3 questions à Mustapha Aksissou, biologiste marin : « L’augmentation des températures et la baisse des précipitations ont un impact négatif sur les ressources halieutiques »
Certaines ressources halieutiques sont de nos jours très menacées. La sardine marocaine, est-elle également concernée ? Malheureusement, les scientifiques estiment que l’ensemble des ressources halieutiques sont actuellement en crise. Cela revient à plusieurs facteurs notamment la surexploitation dont ces ressources ont fait l’objet depuis plusieurs décennies. En Méditerranée par exemple, la diminution des stocks de sardine est flagrante, la preuve en est que beaucoup de bateaux de pêche se tournent désormais vers l’Atlantique.

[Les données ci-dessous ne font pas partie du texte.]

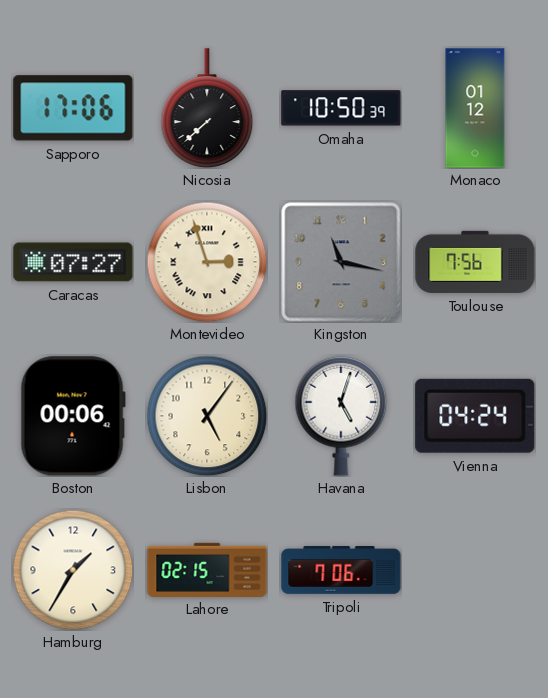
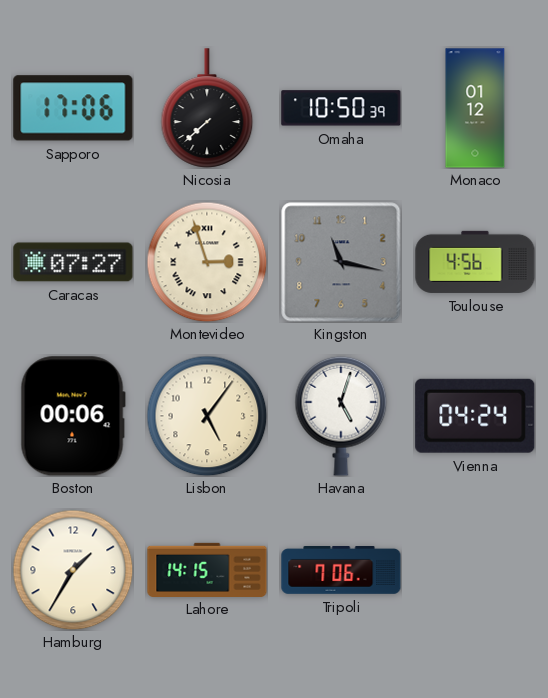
Toulouse: 7:56 -> 4:56
Lahore: 02:15 -> 14:15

Le deuxième facteur est la pollution, notamment par les microplastiques. Nous avons il y a quelques mois publié un article scientifique dans ce sens, qui capitalise sur un travail fait par le laboratoire de notre université. Qu’en est-il des impacts des changements climatiques ? C’est en effet une autre menace d’ordre global. Pour rester sur l’exemple de la sardine, qui fait partie des petits pélagiques qui vivent en surface, l’impact des changements climatiques s’illustre notamment à travers l’augmentation des températures, mais aussi la baisse des précipitations qui prive la mer des décharges de matières organiques à partir des ruissellements issus du continent, ce qui impacte négativement les ressources halieutiques comme la sardine. À cela, il faut également ajouter la propagation de certaines espèces invasives qui peuvent entrer en compétition sur les espaces de présence et ressources alimentaires de la sardine… Quelles sont selon vous les solutions qui peuvent limiter la diminution des stocks halieutiques ? Pour tenter de renverser les tendances de diminution des stocks halieutiques au Maroc, il faut revenir aux causes principales qui entraînent ce phénomène. La surexploitation doit être évitée, notamment à travers le respect des périodes de repos biologique qui peut augmenter les chances d’une bonne régénération des stocks. Il est impératif de lutter contre les causes de la propagation des espèces invasives. Aussi, des solutions efficaces à la pollution devraient être mises en œuvre afin de favoriser le repeuplement des milieux naturels. Enfin, la mobilisation des pays à l’échelle internationale contre les impacts des changements climatiques sera déterminante pour préserver l’intégrité des écosystèmes marins et les stocks halieutiques.
Menaces : Quand le réchauffement bouleverse les écosystèmes marins et la pêche
Selon le rapport spécial du GIEC sur l’océan et la cryosphère, les océans, poumon bleu de la planète, ont depuis les années 1970, absorbé plus de 90 % de la chaleur excédentaire générée par les activités humaines. Ce phénomène s’accompagne d’une multiplication par deux de la fréquence des vagues de chaleur marines, affectant durement la faune et la flore marines. À ces transformations thermiques s’ajoute une acidification croissante des eaux, conséquence de l’absorption de 20 à 30 % du CO₂ anthropique, qui perturbe les écosystèmes côtiers et fragilise des habitats clés tels que les récifs coralliens. Ces bouleversements chimiques et physiques entraînent une redistribution sans précédent des espèces marines. Les poissons, soumis à la fois au réchauffement et à la désoxygénation progressive des océans, migrent vers des zones plus profondes ou des latitudes supérieures. Cette redistribution remet en cause les équilibres des réseaux trophiques et affecte directement la viabilité des pêcheries dans de nombreuses régions du globe. Les zones de remontée d’eau, comme les systèmes des courants de Canaries et de Benguela, particulièrement importants pour les pêcheries marocaines, subissent déjà des modifications significatives liées à l’acidification et à la baisse de l’oxygène. Ces changements, couplés à une intensification des phénomènes extrêmes tels que les cyclones et l’élévation du niveau de la mer, accentuent la pression sur les écosystèmes marins et les communautés humaines qui en dépendent.